Prospect of Chinese books outside China: “I think it’s very promising. You can’t divorce China and the growing international relationship with China. China is much more a part of the global community. While in the past, the majority of the books were foreigner’s writing about China. Now you’re seeing more and more internationally people are very interested in hearing what Chinese people are interested, what Chinese people are saying, what Chinese people are enjoying. That’s definitely more and more interesting to western readers.”

Penguin’s publishing plans for Chinese books: “We’re publishing classics, by very important writers like Lu Xun or Laoshe. And we publish those as modern classics, which is something we really like to build up. China has some wonderful old writers that western readers are not familiar enough with. And then we’re also publishing contemporary fiction mainly. We look for some non-fiction as well. So we publish crime fiction. We recently published in the UK a novel called Decoded by the novelist Mai Jia. It’s done very very well in the UK. It’s been very well received. The next book we have coming up is the English language version of Mo Yan’s novel Frog. This is the first new book by him since he won the Nobel Prize. We’ll publish Mo Yan at the end of the year and we plan to use the buzz and noise in the publicity from Mo Yan to then promote Bi Feiyu. We will publish his novel Massage and then Wang Anyi, her novel, Scent of Heaven. So we have these three novels coming up over the next six months one by one. And then really we’re just turning our attention to the future. We start commissioning some more books. We look for some more great stories that we think we can find readership for. ”

Relationship with Chinese writers: “I think it’s fair to say that Chinese writers don’t have a very big party thing. If you go to the UK or in the US, you’ll meet a lot of writers at parties. In China, it’s more I think one by one, slowly. But I have very good friendship with Chinese writers. There’s very interesting community of writers here who’re very thoughtful. We sat and we talk and they tell me about what they’re working on and what they’re researching. So I have some very good friends among the Chinese writers here certainly.”

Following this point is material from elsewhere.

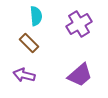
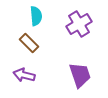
purple trapezoid: rotated 68 degrees counterclockwise
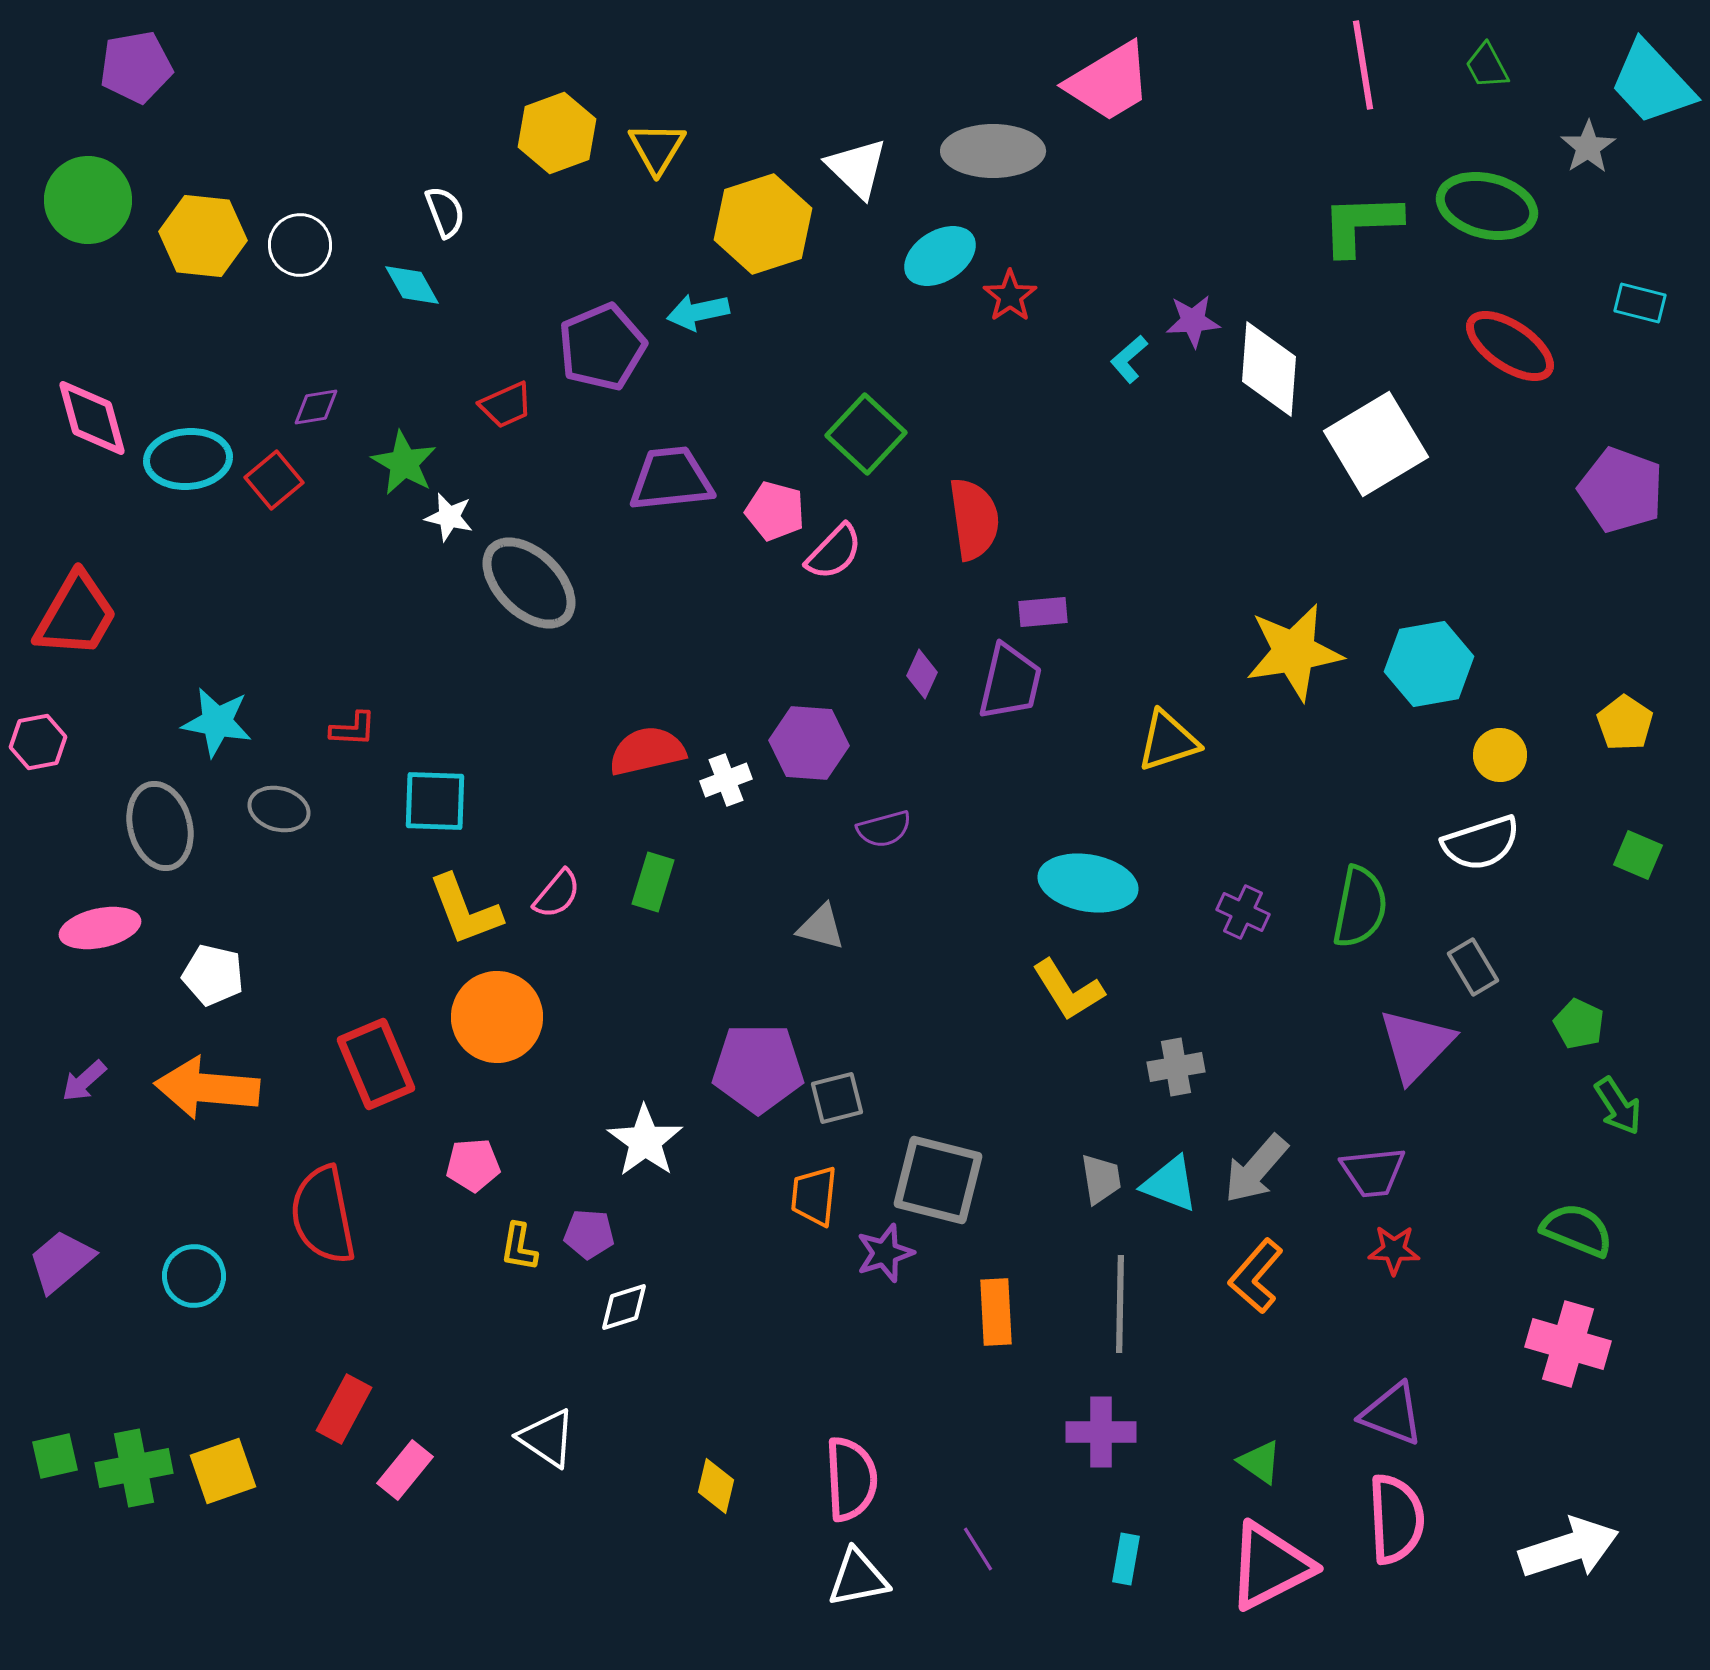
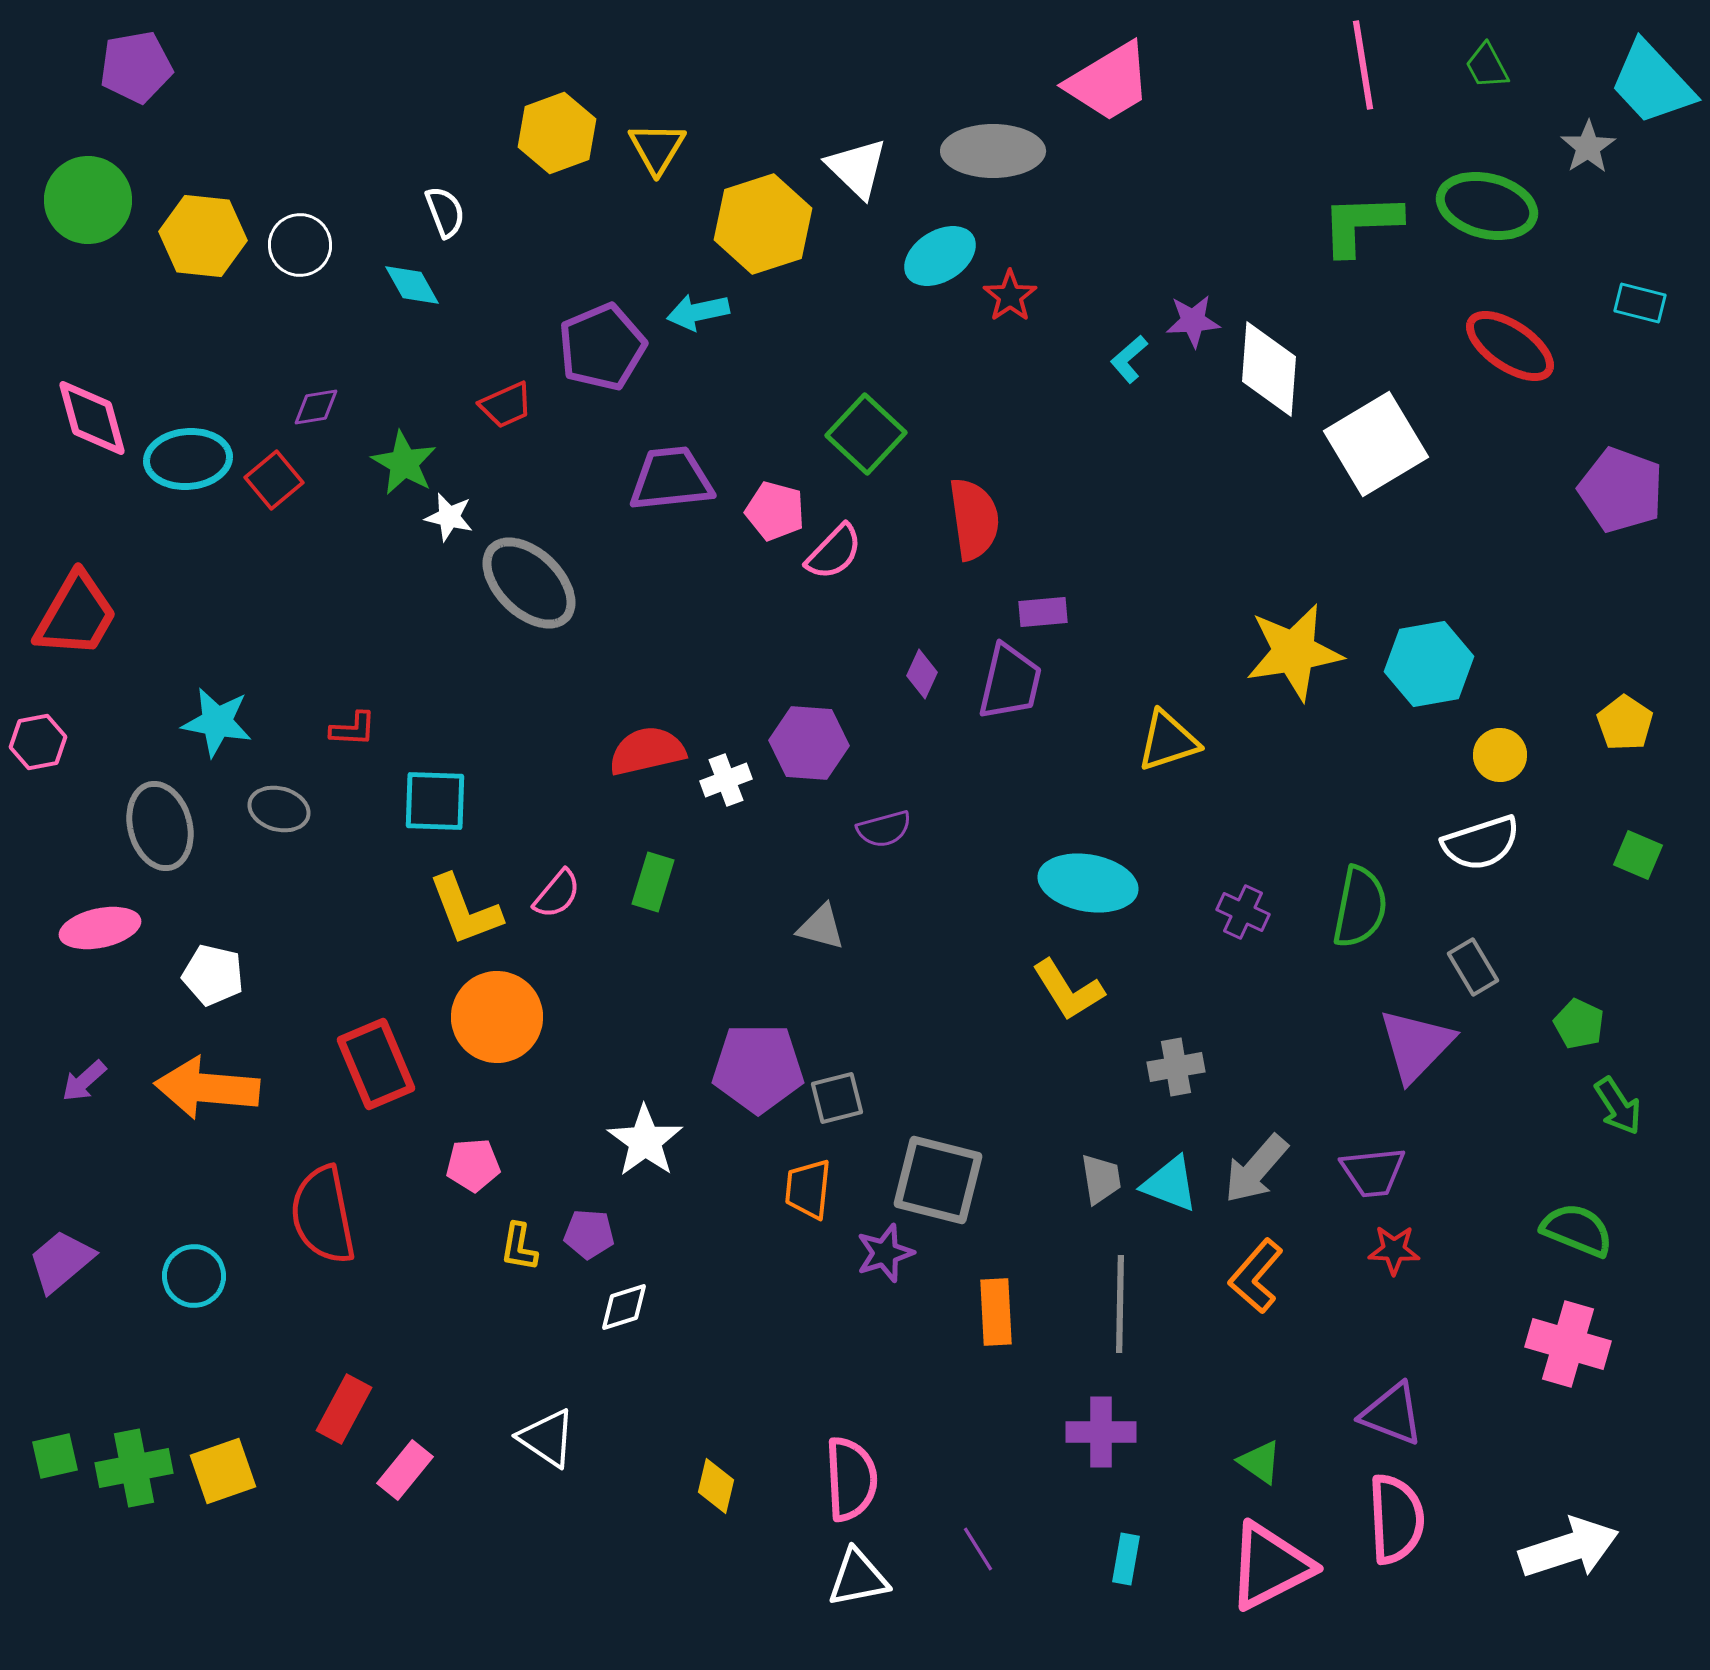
orange trapezoid at (814, 1196): moved 6 px left, 7 px up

Most successful Chinese fiction overseas: “I think to this point, Wolf Totem probably is still the greatest success. A couple of weeks ago, I went to a party held by a Chinese publisher, Changjiang Art Literature and they were celebrating 10 years since the book was originally published in Chinese. We were chatting at the event there’s no single book in this ten years that has done anything close to the success of Wolf Totem. It’s a very unusual book and it’s a book which is a cross-category success. By that I mean very different people read it. It has a very wide appeal.”